José Luiz Ames
Na aurora do Estado moderno um problema crucial era conseguir manter o poder num quadro institucional em que, no lugar do Direito, prevalecia a força. A conquista do mando supremo acontecia às custas da eliminação física dos outros pretendentes ao cargo. Num tal contexto, qual a maneira mais eficaz de lidar com os inimigos políticos? Maquiavel coloca-se este problema e mostra como ele tem sido resolvido pelos governantes que alcançaram êxito. Não se trata de uma recomendação moral. O que está em questão é saber como manter sob controle o poder conquistado.

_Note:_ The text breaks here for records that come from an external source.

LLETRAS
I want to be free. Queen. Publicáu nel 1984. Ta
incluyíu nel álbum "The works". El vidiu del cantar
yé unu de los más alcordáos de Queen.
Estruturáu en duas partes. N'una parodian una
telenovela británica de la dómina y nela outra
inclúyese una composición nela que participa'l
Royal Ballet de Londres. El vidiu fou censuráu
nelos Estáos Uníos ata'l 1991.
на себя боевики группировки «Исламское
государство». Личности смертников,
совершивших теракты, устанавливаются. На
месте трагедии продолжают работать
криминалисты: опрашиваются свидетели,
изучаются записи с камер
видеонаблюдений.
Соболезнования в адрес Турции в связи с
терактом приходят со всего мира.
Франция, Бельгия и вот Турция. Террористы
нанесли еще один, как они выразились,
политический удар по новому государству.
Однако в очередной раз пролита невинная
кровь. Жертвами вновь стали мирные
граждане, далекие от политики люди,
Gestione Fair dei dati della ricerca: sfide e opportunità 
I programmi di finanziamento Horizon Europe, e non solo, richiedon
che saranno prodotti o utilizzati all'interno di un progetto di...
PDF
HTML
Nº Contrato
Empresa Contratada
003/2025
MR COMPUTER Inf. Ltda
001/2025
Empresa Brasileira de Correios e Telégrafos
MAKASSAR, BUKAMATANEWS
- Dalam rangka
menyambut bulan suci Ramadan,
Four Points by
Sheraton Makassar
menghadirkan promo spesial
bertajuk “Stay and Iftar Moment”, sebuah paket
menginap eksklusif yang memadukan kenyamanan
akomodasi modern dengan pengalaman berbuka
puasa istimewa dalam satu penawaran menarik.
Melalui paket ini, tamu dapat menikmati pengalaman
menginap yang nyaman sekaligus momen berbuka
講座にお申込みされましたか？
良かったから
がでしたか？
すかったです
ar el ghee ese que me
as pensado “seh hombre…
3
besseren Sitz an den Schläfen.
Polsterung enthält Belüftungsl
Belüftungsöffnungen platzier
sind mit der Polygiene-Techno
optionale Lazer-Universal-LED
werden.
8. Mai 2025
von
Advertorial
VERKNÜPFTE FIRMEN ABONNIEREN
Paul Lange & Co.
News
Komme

A tese de Maquiavel é a seguinte: quem conquistou o poder numa luta ferrenha contra seus antigos ocupantes, “deve observar duas regras: extinguir os antigos governantes e manter as leis e os tributos” (O Príncipe, cap. III). Como acabar com os antigos governantes? Está ali a segunda parte da “regra de êxito” do florentino: não se pode tomar meias medidas. Nas palavras do florentino, “é preciso mimar ou aniquilar os homens, porque eles se vingarão de pequenas ofensas, mas não poderão vingar-se de agressões definitivas” (O Príncipe, cap. III). O governante que pretende vencer não pode olhar para os meios que emprega. Quando ele persegue os antigos ocupantes do poder e seus simpatizantes, deve ser drástico. Para ganhar precisa matar toda lembrança antiga. Não pode deixar pedra sobre pedra. Precisa praticar a política da “terra arrasada”.
Maquiavel ainda se encarrega de avisar aqueles que, porventura, forem tomados de escrúpulos diante do tamanho da injustiça que precisam praticar para ganhar: “tem uma regra geral que nunca ou quase nunca falha: quem se torna instrumento para que outro se torne poderoso se arruína” (O Príncipe, cap. III). O governante que não destrói a lembrança do antigo mandatário não faz seu sucessor. Mais: ao deixar espaço para o inimigo, fornece alimento para que cresça e reconquiste o poder perdido.
Na atualidade, a eliminação física dos adversários políticos é exceção. Afinal, vivemos num Estado de Direito em que prevalece a lei no lugar da força. No entanto, a lógica que comanda a mudança no mando do poder de Estado permanece a mesma, em todas as esferas da administração pública. A primeira iniciativa do novo Prefeito, Governador ou Presidente, especialmente quando é de oposição, é apagar toda lembrança da gestão anterior. Para tanto, substituem-se todas as pessoas que ocuparam cargos gerenciais na estrutura de poder, mudam-se as placas de inauguração, trocam-se os nomes dos prédios e dos projetos, abandonam-se as obras que deram certo, difamam-se as pessoas que ocuparam o poder. Enfim, destroem-se todos os símbolos que possam evocar a lembrança da gestão anterior. É verdade, ninguém é morto. No entanto, há uma morte simbólica tanto das pessoas que atuaram na gestão precedente, quanto dos projetos por elas desenvolvidos.
Maquiavel escreveu isso olhando para a política tal como ela efetivamente acontecia. Ele jamais disse que “seria bom” se todos agissem assim. Infelizmente, muitos dos que o leram o interpretaram dessa maneira. Escondem-se atrás de uma falsa “Ciência Política” para encobrir sua ambição sem medida. Dizem que a “política é assim mesmo”, como se fosse uma fatalidade. Tudo passa a girar em torno da conquista do poder pelo poder. Em vez de a política ser um instrumento a serviço do bem-estar de todos, torna-se um fim em si mesma. Com isso ela se degrada e perde sua originária força organizadora do bem comum. Os seus agentes, os “políticos”, são execrados como parasitas, algumas vezes não sem razão.
* José Luiz Ames é doutor em Filosofia e professor da Unioeste, Campus de Toledo.